Now I have set the stage for a clever idea: Let's say that your company is considering whether a given idea for a new product will pay off. You could give one person that job and hope he/she gets it right. You could get a committee on it, and watch the committee form sub-committees, do focus groups, pay for market research, etc. And two years later, one person will finally have to fire the committee and make the decision. Committees are always the best way to get decisions made fast.

Or (get ready for the cool idea!) you could set up a virtual stock market for your employees to invest fake money in a bunch of potential product ideas. By introducing money - even though it's fake - you get people to invest where they feel they have some expertise. And those who actually have that expertise will tend to invest "correctly" and then have more money with which to sway future ideas.

Of course, the details get a bit involved.

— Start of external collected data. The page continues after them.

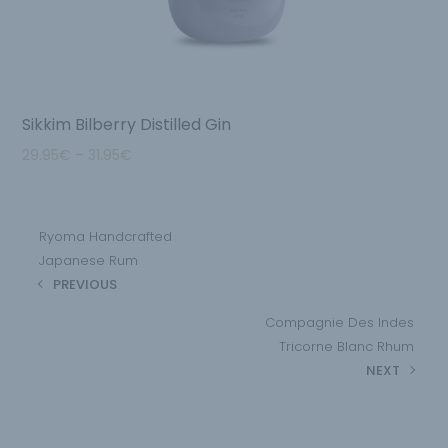
Sikkim Bilberry Distilled Gin
29.95
€
–
31.95
€
Ryoma Handcrafted
Japanese Rum
PREVIOUS
Compagnie Des Indes
Tricorne Blanc Rhum
NEXT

There is some fancy math under the hood that is needed to simulate how the price of a stock goes up when you put money into it and goes down when you sell or short a stock. This math is called a "Market Maker". It has nothing to do with Maker's Mark, unfortunately.

The domain of mathcanics

There is a company in Milwaukee called IdeaWake that has developed some software to do all this. I'm happy to say that I helped them out, just a little bit.